Return exactly the lines of the entries, from the one with "现在已经正式确定 Windows Live Folders 改名为 Windows" to the last.
──────── DATA FOR ANALYSIS
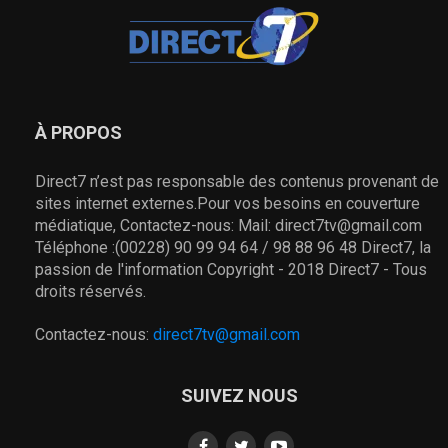
À PROPOS
Direct7 n’est pas responsable des contenus provenant de
sites internet externes.Pour vos besoins en couverture
médiatique, Contactez-nous: Mail: direct7tv@gmail.com
Téléphone :(00228) 90 99 94 64 / 98 88 96 48 Direct7, la
passion de l'information Copyright - 2018 Direct7 - Tous
droits réservés.
Contactez-nous:
direct7tv@gmail.com
SUIVEZ NOUS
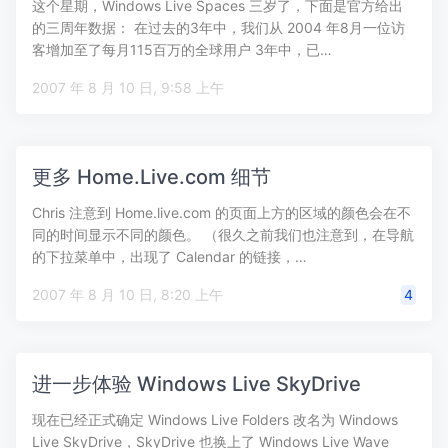
这个星期，Windows Live Spaces 三岁了，下面是官方给出
的三周年数据： 在过去的3年中，我们从 2004 年8月一位访
客增加至了每月115百万的全球用户 3年中，已…
2007 年 8 月 10 日, 9:58 上午
更多 Home.Live.com 细节
Chris 注意到 Home.live.com 的页面上方的区域的颜色会在不
同的时间显示不同的颜色。 （很久之前我们也注意到，在导航
的下拉菜单中，出现了 Calendar 的链接，…
2007 年 8 月 10 日, 8:20 上午
4
进一步体验 Windows Live SkyDrive
现在已经正式确定 Windows Live Folders 改名为 Windows
Live SkyDrive，SkyDrive 也换上了 Windows Live Wave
────────────────
### [EXERCISE OUTPUT]
现在已经正式确定 Windows Live Folders 改名为 Windows
Live SkyDrive，SkyDrive 也换上了 Windows Live Wave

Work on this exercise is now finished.